Inferences and outlook


India’s goods and services trade balance has been resilient during the last five months, despite external headwinds. In case of goods exports, the front-loading of exports to the US (18.1% YoY) has supported the overall exports growth (2.5% YoY). In comparison, imports have registered a subdued growth (2.1%YoY), mainly due to lower gold imports (amidst record high global prices). 

 

Having said, the impact of tariffs is likely to become pronounced from Sep-25. The month of Aug-25 saw the imposition of the 25% tariff rate from 7th Aug-25, which was later upped to 50% (including a 25% penalty from importing energy items from Russia) from 27th Aug-25. The 50% levy makes India one of the most tariffed countries in the world, turning Indian exports especially labour-intensive ones uncompetitive in comparison to competitors such as Vietnam and Bangladesh. There is anecdotal evidence of order books plunging in select sectors such as textiles and carpets as per media reports. 

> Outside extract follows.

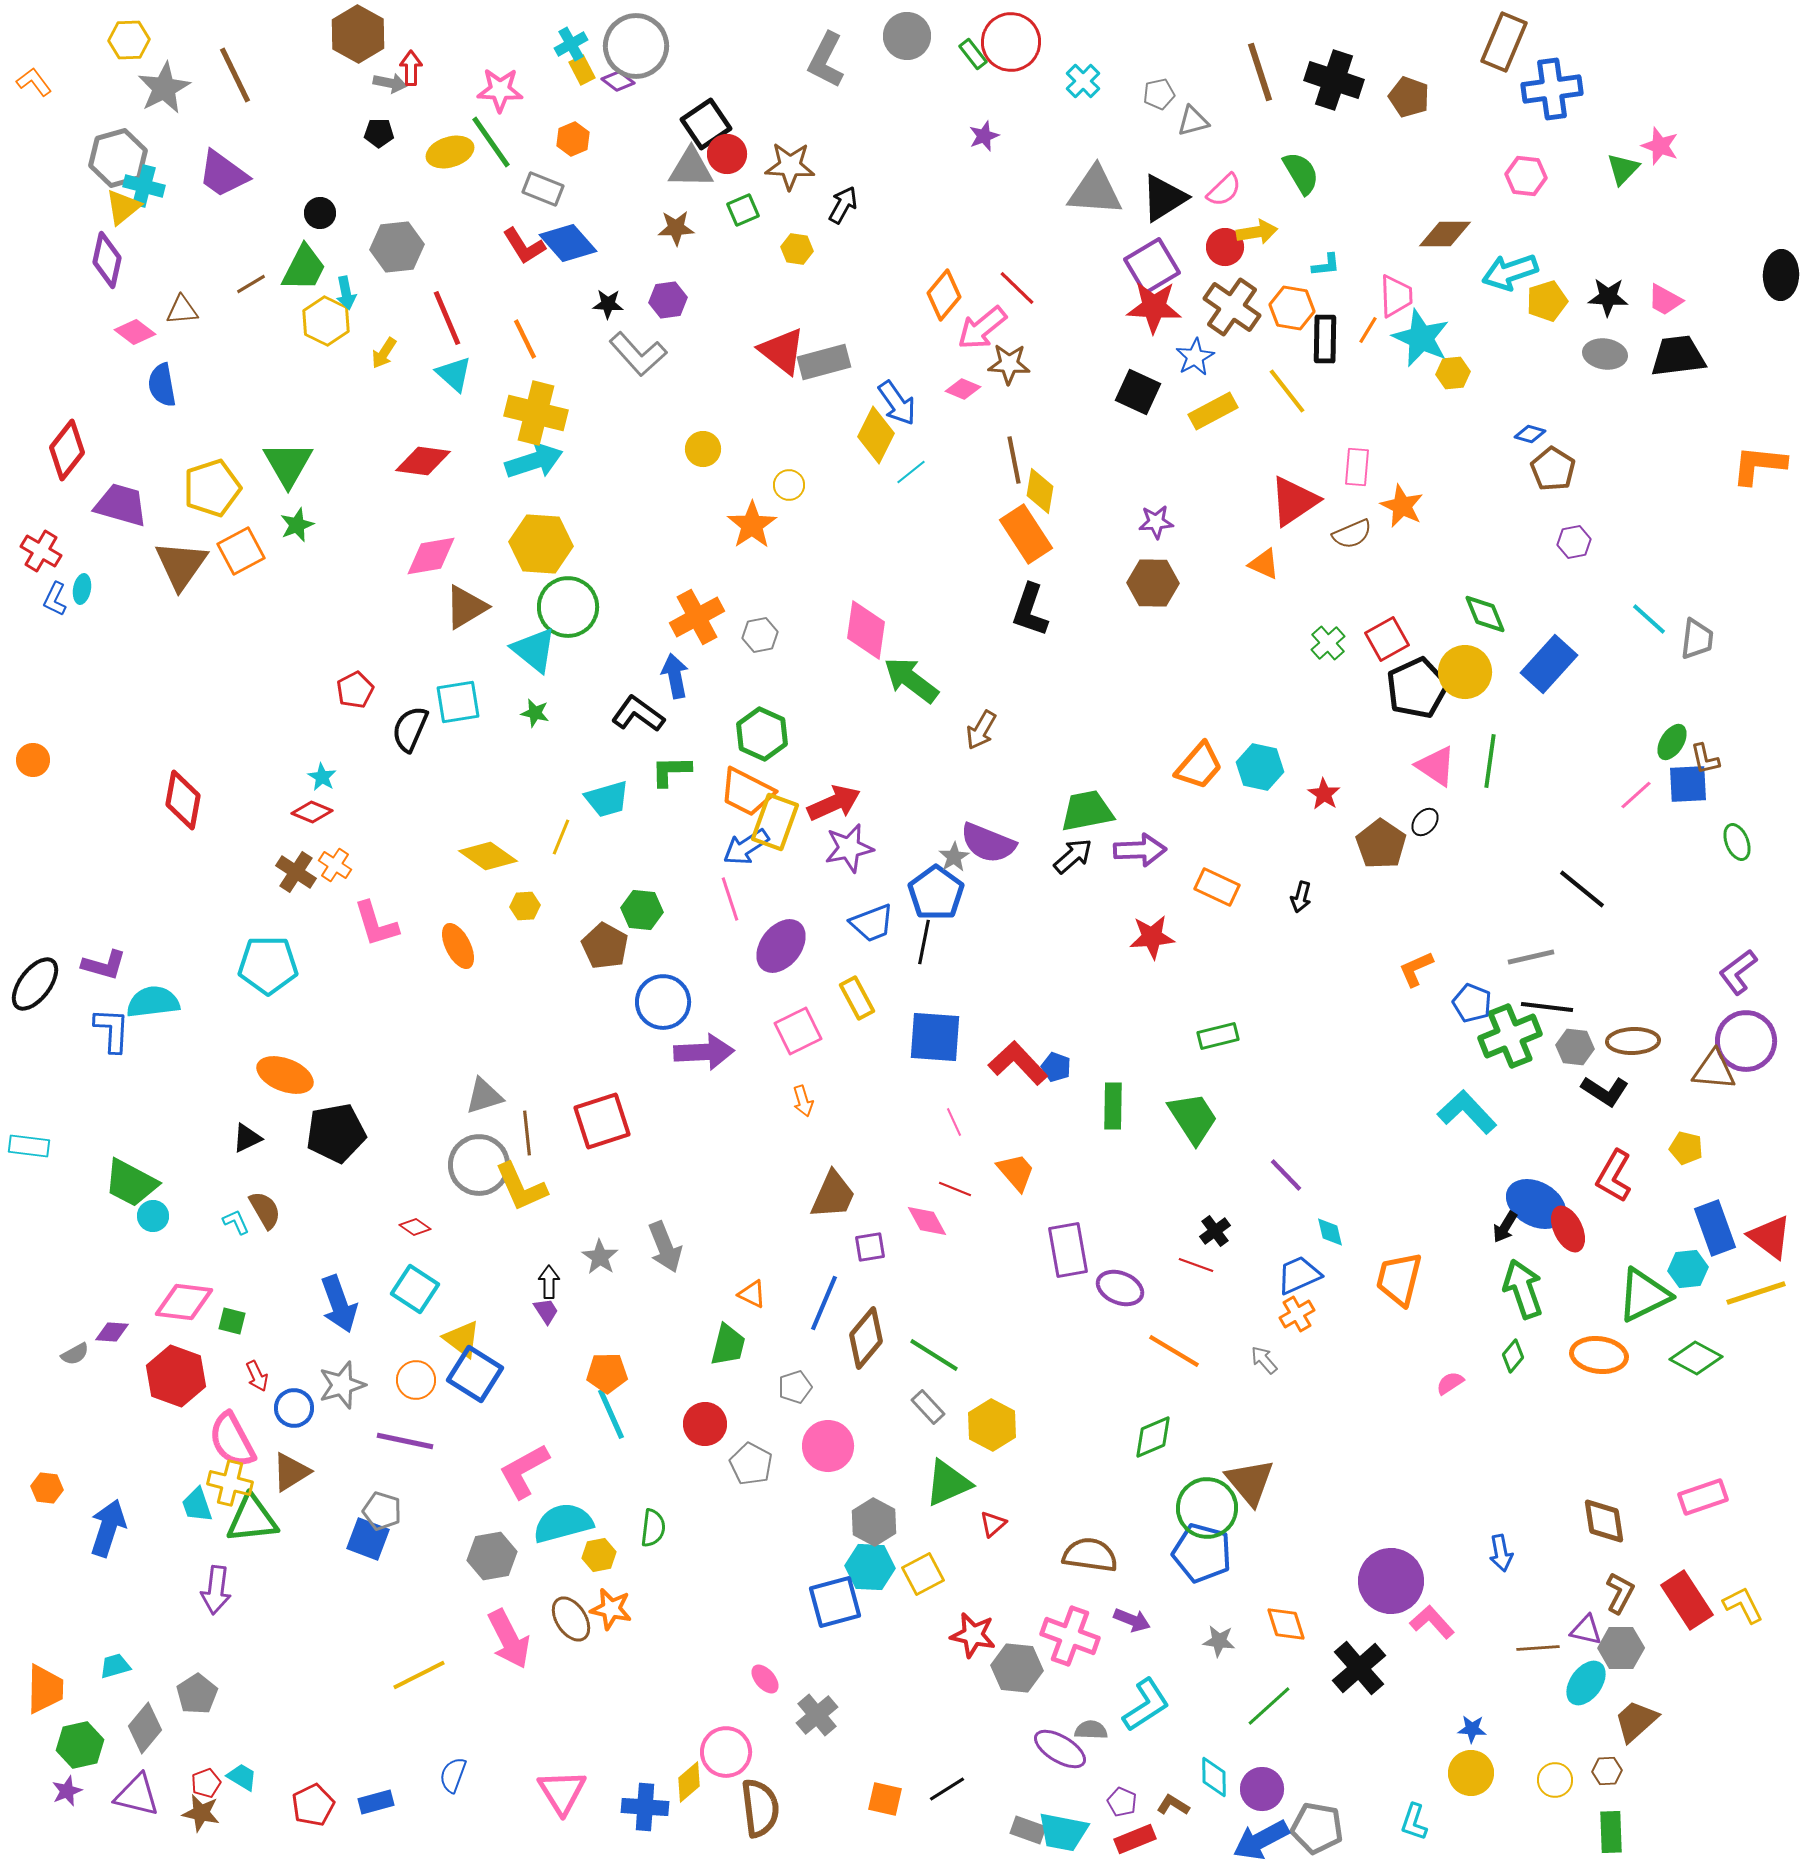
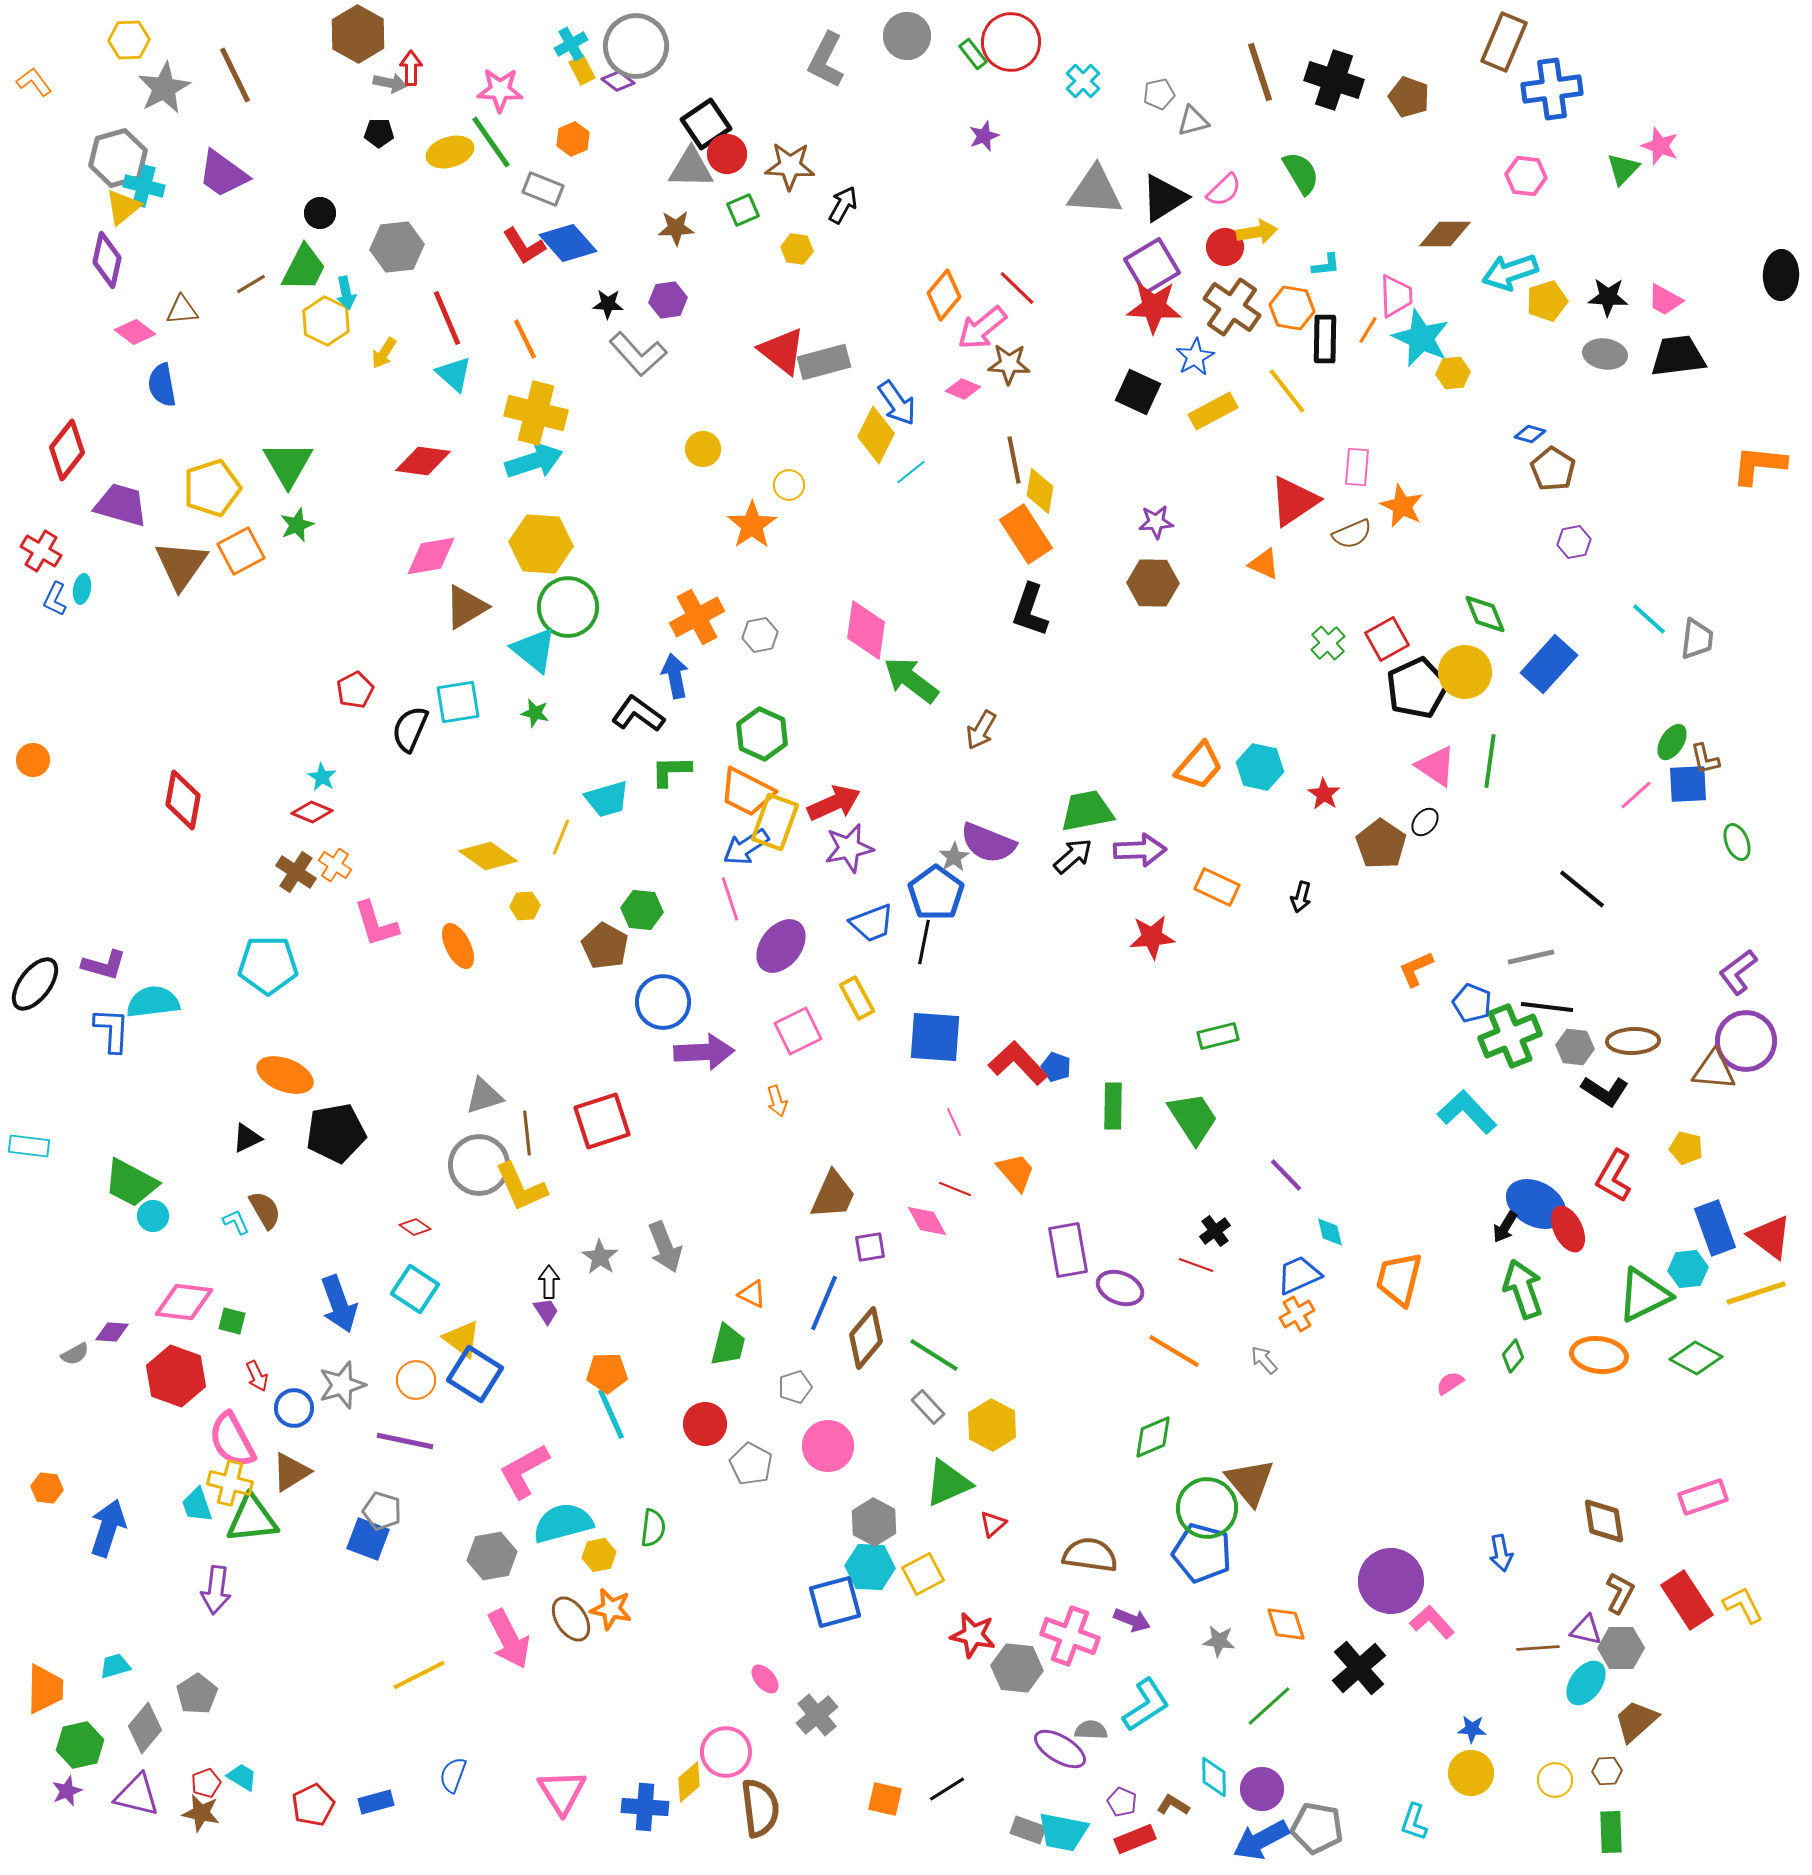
orange arrow at (803, 1101): moved 26 px left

On the imports front, the downward revision in GST rates (effective 22nd Sep-25) along with a good outturn on 2025 monsoon, should help boost domestic demand. As such upcoming months could see a sizeable deterioration in trade balance. 

 

Having said, India-US political relations have shown some signs of warming up, as President Trump and PM Modi have resumed trade talks. A trade team from US is now in India, taking forward talks which had stalled in recent weeks. While India could maintain a firm stance on sensitive items under agriculture, etc., it could greater preferential market access to the US for several products and services. Eventually, there remains a high possibility of India’s tariff rate getting revised lower, in the vicinity of 20% - at par with other Asian peers. 

 

For our FY26 CAD forecast, we hold on to our estimate of 0.8% of GDP in case President Trump revokes the penalty tariff of 25% imposed on India. However, if the penalty tariff remains, then FY26 current account deficit could widen to 1.1-1.2% of GDP. 

 

Rupee outlook


In Sep-25, the Indian rupee breached the big figure level of 88 against the US dollar for the first time, thereby touching a fresh record low. INR’s recent tryst with record weakness appears somewhat at odds with the soft dollar backdrop – which is also manifesting in the regional trend in the Asian currency market, where most currencies have either strengthened since end Mar-25 or seen a modest weakness. Clearly, the relatively larger impact on INR compared to most peers reflects the imposition of a penalty tariff of 25% on India. 

 

Looking ahead, the INR trajectory would remain vulnerable to the tariff impact in the near term, along with its ramifications for India’s BoP. Understandably, both could remain adverse in the near term, barring the possibility of President Trump revoking the 25% penalty tariff, in which case there could be a knee-jerk appreciation pressure on the INR. As such, we maintain our INR forecast of 89.50 for Mar-26, while monitoring all relevant incoming data and news flow closely.

 

Besides India’s policy focus on maintaining macroeconomic stability as mentioned above, other related factors would also help in arresting any kind of runaway pressure for depreciation despite a hostile external environment:

  • On the global front, the USD is once again on the back foot as market participants have priced in a larger monetary easing by 2026. As per the fed funds futures, 126 bps of cumulative Fed rate cut is priced in compared to the FOMC dot plot median consensus of 80 bps cut. More importantly, political interference in weakening institutional structures (removal of the head of the statistical body and attempts to vacate Fed Board positions on flimsy grounds) could be seen as long-term negative for the USD.
  • Domestically, India’s inflation differential with the US has seen a massive correction in the last 6 months. The GST restructuring could further amplify this in India’s favour in the coming months.
  • From a valuation perspective, INR is estimated to be 1-2% overvalued as per REER’s deviation from its long-period average in Jul-25. The depreciation seen since Jul-25 could potentially make INR fairly valued on the REER metric.
  • Last but not the least, the recent sovereign ratings upgrade for India is a medium-term structurally positive development that would help attract durable capital flows at a lower cost to the economy. 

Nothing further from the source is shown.